Don't those displays look at little small to you?

One of the weirder aspects to the new Audi E-Tron electric SUV is its virtual side mirrors that replace traditional glass pieces with rear-facing cameras mounted to stalks. Videos now provide actual examples of how these devices work and possibly raise some questions about their effectiveness.

The clip above shows the touchscreen's operation. Tapping the screen brings up an array of options to adjust the display. By using a finger, the driver can change where the camera looks. Pressing an icon lets the driver adjust the passenger side display, too.

The E-Tron Will Electrify Audi's Lineup:

The video below shows the mirrors working on the road.

 

While the seven-inch camera displays are nicely integrated into the cabin's aesthetics, their shape doesn't look ideal for seeing behind the vehicle.
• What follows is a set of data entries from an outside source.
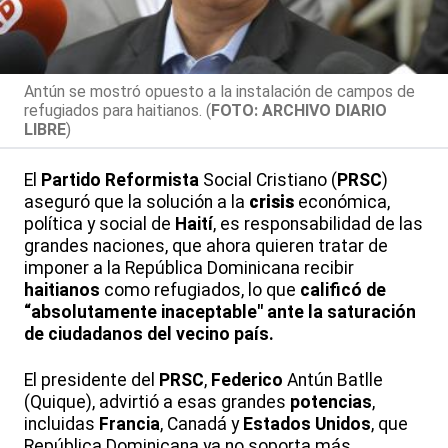
Antún se mostró opuesto a la instalación de campos de
refugiados para haitianos. (
FOTO: ARCHIVO DIARIO
LIBRE
)
El
Partido
Reformista
Social Cristiano (
PRSC
)
aseguró que la solución a la
crisis
económica,
política y social de
Haití
, es responsabilidad de las
grandes naciones, que ahora quieren tratar de
imponer a la República Dominicana recibir
haitianos
como refugiados, lo que
calificó de
“absolutamente inaceptable" ante la saturación
de ciudadanos del vecino país.
El presidente del
PRSC
,
Federico
Antún Batlle
(Quique), advirtió a esas grandes
potencias
,
incluidas
Francia
, Canadá y
Estados
Unidos
, que
República Dominicana ya no soporta más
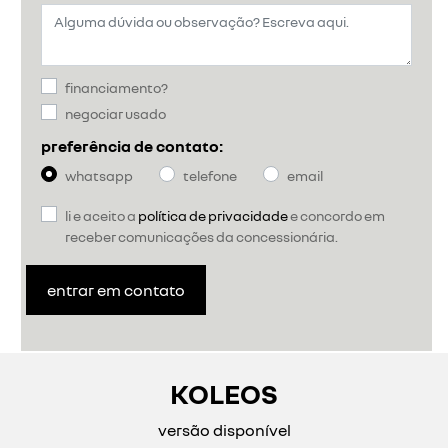
financiamento?
negociar usado
preferência de contato:
whatsapp
telefone
email
li e aceito a
política de privacidade
e concordo em
receber comunicações da concessionária.
entrar em contato
KOLEOS
versão disponível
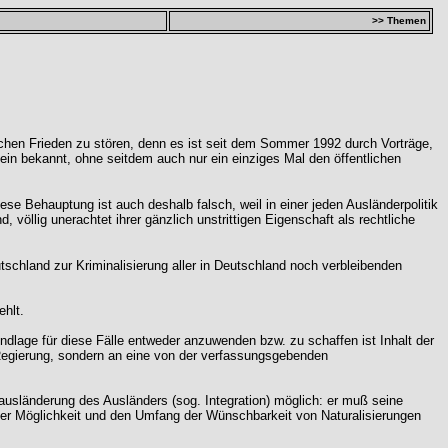
>> Themen
lichen Frieden zu stören, denn es ist seit dem Sommer 1992 durch Vorträge,
mein bekannt, ohne seitdem auch nur ein einziges Mal den öffentlichen
ese Behauptung ist auch deshalb falsch, weil in einer jeden Ausländerpolitik
völlig unerachtet ihrer gänzlich unstrittigen Eigenschaft als rechtliche
schland zur Kriminalisierung aller in Deutschland noch verbleibenden
ehlt.
rundlage für diese Fälle entweder anzuwenden bzw. zu schaffen ist Inhalt der
Regierung, sondern an eine von der verfassungsgebenden
ausländerung des Ausländers (sog. Integration) möglich: er muß seine
der Möglichkeit und den Umfang der Wünschbarkeit von Naturalisierungen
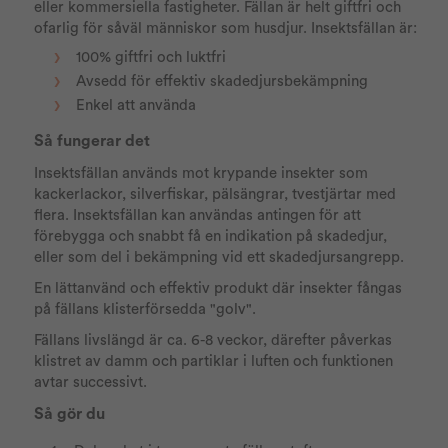
eller kommersiella fastigheter. Fällan är helt giftfri och
ofarlig för såväl människor som husdjur. Insektsfällan är:
100% giftfri och luktfri
Avsedd för effektiv skadedjursbekämpning
Enkel att använda
Så fungerar det
Insektsfällan används mot krypande insekter som
kackerlackor, silverfiskar, pälsängrar, tvestjärtar med
flera. Insektsfällan kan användas antingen för att
förebygga och snabbt få en indikation på skadedjur,
eller som del i bekämpning vid ett skadedjursangrepp.
En lättanvänd och effektiv produkt där insekter fångas
på fällans klisterförsedda "golv".
Fällans livslängd är ca. 6-8 veckor, därefter påverkas
klistret av damm och partiklar i luften och funktionen
avtar successivt.
Så gör du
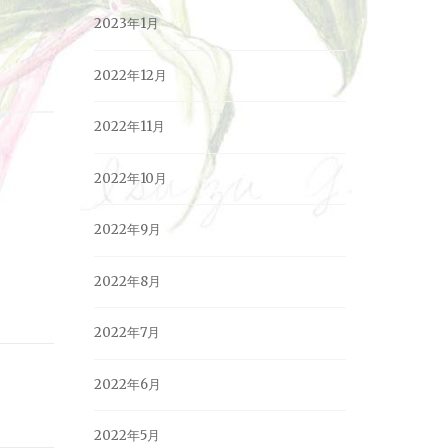
2023年1月
2022年12月
2022年11月
2022年10月
2022年9月
2022年8月
2022年7月
2022年6月
2022年5月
The trapezoidal screen means that there's diagonal slice out of the top and one side of the image. Audi says that drivers can zoom the image in an out, so it might be possible to adjust the display to get a wider view. There are also three settings in the MMI system to adapt the cameras for highway motoring, turning, and parking.

The cabin will also feature digital displays for the instruments, infotainment, and HVAC controls. There will also be an optional, 16-speaker Bang & Olufsen stereo.

Gallery: Audi E-Tron in Copenhagen

The virtual mirrors will be an option on the E-Tron and likely won't be available in all markets. Most countries don't yet have regulations that allow them to replace glass pieces. Japan is one of the few places that specifically permits camera-based side mirrors. However, Audi says that it is lobbying officials in major markets to change things.

Audi will officially debut the E-Tron to the press soon, and the company will begin deliveries at the end of 2018 or in very early 2019. The electric SUV will use a 95-kilowatt-hour battery that will allow for a 248.5-mile (400-kilometer) range in the WLTP test cycle.